Finding new ways of togetherness.
Pinterest–Cathy Peterson, Live Long, love life

Another Retirement Transition to Consider: Social Interaction 

Did you know that isolation is as bad for our health as smoking 15 cigarettes a day?  I knew excessive solitude was painful, but I never equated it with such physical consequences. Clearly, the potential for excessive solitude is a retirement transition worth thinking about.

I’ve often thought that an important benefit of retirement is having the freedom to spend quality time with others. However, retirement may also bring  potential for isolation if we are not proactive. Humans have a psychological need to connect with others. Nevertheless, when we are cold, hot, tired or grumpy, the temptation to stay in our own little world exists. Prevention requires us to be proactive!

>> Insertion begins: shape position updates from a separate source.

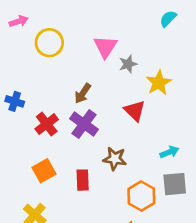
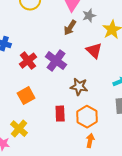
brown arrow: (83, 93) -> (70, 28), moved
red rectangle: (83, 180) -> (60, 114), moved
orange hexagon: (141, 196) -> (87, 117), moved

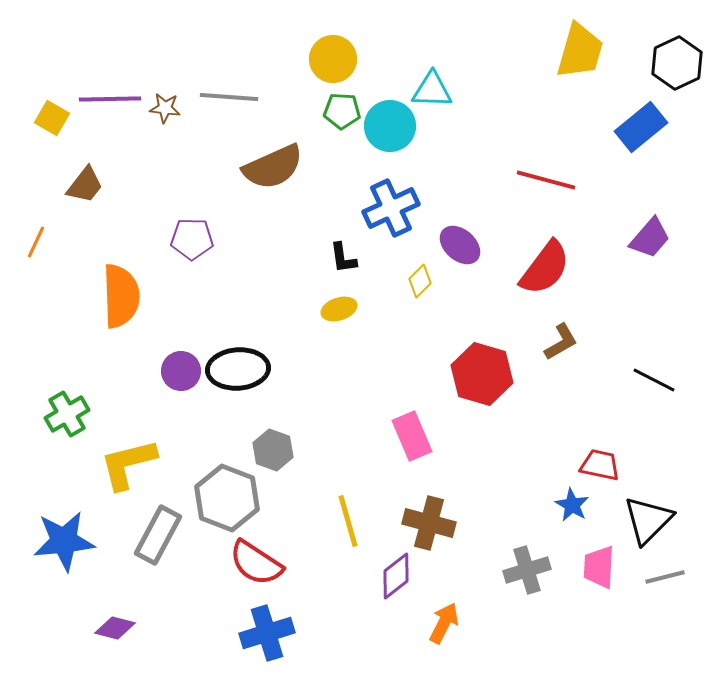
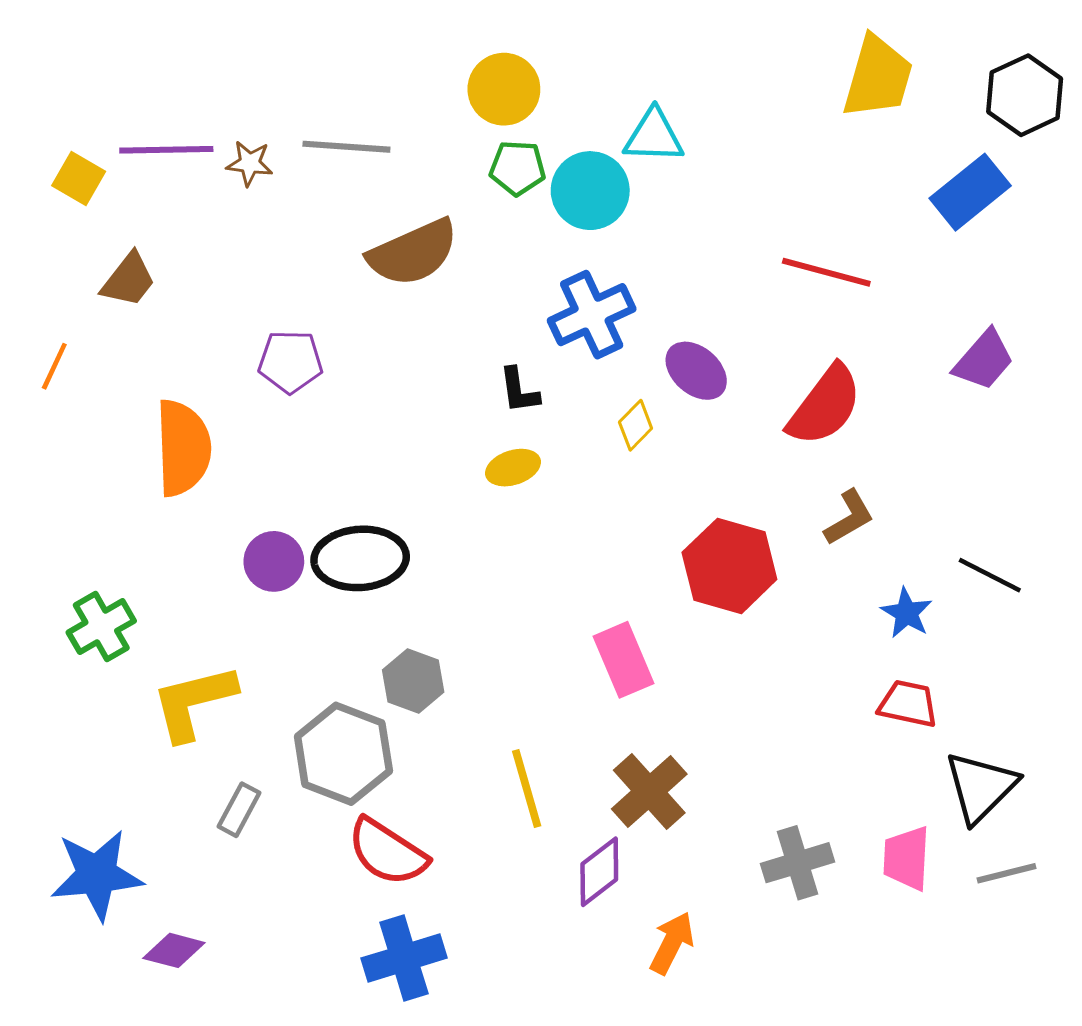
blue star: (572, 505) -> (907, 613), moved
brown cross: (429, 523) -> (649, 792), turned 33
gray rectangle: (158, 535) -> (239, 810), size x0.6
blue star: (64, 541) -> (97, 875), moved

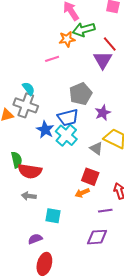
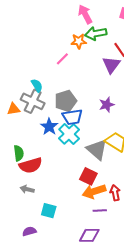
pink line: (52, 59) -> (62, 59), turned -32
gray pentagon: (81, 94) -> (66, 101), moved
purple star: (103, 113) -> (107, 105), moved
gray triangle: (96, 148) -> (97, 149), size x1.6
red semicircle: (30, 171) -> (31, 165), turned -30
orange arrow: (82, 193) -> (94, 191), moved, size x1.6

When working full-time, it’s often difficult to carve out opportunities to move beyond the mundane in our relationships. We tend to focus more on who’s writing which memo or—at home—who’s cooking dinner that night. It’s rare that we find time to sincerely ask someone about their concerns or interests.

Retirement offers the opportunity to change that. The potential for fewer distractions allows us to truly hear what a life partner, family member or friend is saying. That’s not only good for the person we’re with; it’s good for us too.

An important retirement transition to consider—Generosity Feeds Relationships

Research shows that people who are generous (with their time, concern and resources) live longer, have fewer diseases and are happier. Research also shows that spouses who are generous and kind to one another are healthier and happier in their marriage as well.  So…what’s not to like?

Whatever, we’re feeling about retirement or problems we face, we can make it better for ourselves. Sometimes it may not seem so, but simple actions can make a big difference. If you’re feeling isolated or unhappy, reach out to someone. Make time to ask that person how he or she is feeling or how some project of theirs is going. Then really listen! You might be surprised by the difference that makes for you and for the speaker. You’ll feel happier with the person’s appreciation of your interest and forge a deeper bond.

Sounds like a win-win to me. Making time to bond with others is a retirement transition we all can benefit from. Who will you reach out to today?